▶ Work item: Give back all the data below exactly as it is shown.

.....

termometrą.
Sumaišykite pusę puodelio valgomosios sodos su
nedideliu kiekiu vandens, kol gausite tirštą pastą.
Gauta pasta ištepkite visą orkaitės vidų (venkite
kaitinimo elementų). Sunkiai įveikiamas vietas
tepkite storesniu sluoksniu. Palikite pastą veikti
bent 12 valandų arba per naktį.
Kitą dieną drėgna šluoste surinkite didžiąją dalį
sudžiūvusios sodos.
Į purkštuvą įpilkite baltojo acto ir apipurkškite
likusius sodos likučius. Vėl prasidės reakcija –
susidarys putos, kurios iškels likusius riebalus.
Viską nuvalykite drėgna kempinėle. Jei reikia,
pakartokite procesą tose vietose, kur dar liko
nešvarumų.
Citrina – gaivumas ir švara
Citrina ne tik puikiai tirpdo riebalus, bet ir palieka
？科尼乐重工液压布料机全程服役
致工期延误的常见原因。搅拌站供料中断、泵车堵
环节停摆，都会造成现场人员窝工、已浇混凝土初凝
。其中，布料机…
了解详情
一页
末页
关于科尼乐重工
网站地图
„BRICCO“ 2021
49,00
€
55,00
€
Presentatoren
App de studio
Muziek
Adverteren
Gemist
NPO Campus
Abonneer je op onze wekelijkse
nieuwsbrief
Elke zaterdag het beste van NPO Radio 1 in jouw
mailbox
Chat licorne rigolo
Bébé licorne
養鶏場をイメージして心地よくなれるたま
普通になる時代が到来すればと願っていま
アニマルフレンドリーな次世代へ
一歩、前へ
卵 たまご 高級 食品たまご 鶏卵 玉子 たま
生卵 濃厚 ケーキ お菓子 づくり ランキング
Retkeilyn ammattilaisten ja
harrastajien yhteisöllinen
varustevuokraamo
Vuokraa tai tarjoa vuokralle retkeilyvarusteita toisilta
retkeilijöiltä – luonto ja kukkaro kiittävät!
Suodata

.....

▶ Response area:
termometrą.
Sumaišykite pusę puodelio valgomosios sodos su
nedideliu kiekiu vandens, kol gausite tirštą pastą.
Gauta pasta ištepkite visą orkaitės vidų (venkite
kaitinimo elementų). Sunkiai įveikiamas vietas
tepkite storesniu sluoksniu. Palikite pastą veikti
bent 12 valandų arba per naktį.
Kitą dieną drėgna šluoste surinkite didžiąją dalį
sudžiūvusios sodos.
Į purkštuvą įpilkite baltojo acto ir apipurkškite
likusius sodos likučius. Vėl prasidės reakcija –
susidarys putos, kurios iškels likusius riebalus.
Viską nuvalykite drėgna kempinėle. Jei reikia,
pakartokite procesą tose vietose, kur dar liko
nešvarumų.
Citrina – gaivumas ir švara
Citrina ne tik puikiai tirpdo riebalus, bet ir palieka
？科尼乐重工液压布料机全程服役
致工期延误的常见原因。搅拌站供料中断、泵车堵
环节停摆，都会造成现场人员窝工、已浇混凝土初凝
。其中，布料机…
了解详情
一页
末页
关于科尼乐重工
网站地图
„BRICCO“ 2021
49,00
€
55,00
€
Presentatoren
App de studio
Muziek
Adverteren
Gemist
NPO Campus
Abonneer je op onze wekelijkse
nieuwsbrief
Elke zaterdag het beste van NPO Radio 1 in jouw
mailbox
Chat licorne rigolo
Bébé licorne
養鶏場をイメージして心地よくなれるたま
普通になる時代が到来すればと願っていま
アニマルフレンドリーな次世代へ
一歩、前へ
卵 たまご 高級 食品たまご 鶏卵 玉子 たま
生卵 濃厚 ケーキ お菓子 づくり ランキング
Retkeilyn ammattilaisten ja
harrastajien yhteisöllinen
varustevuokraamo
Vuokraa tai tarjoa vuokralle retkeilyvarusteita toisilta
retkeilijöiltä – luonto ja kukkaro kiittävät!
Suodata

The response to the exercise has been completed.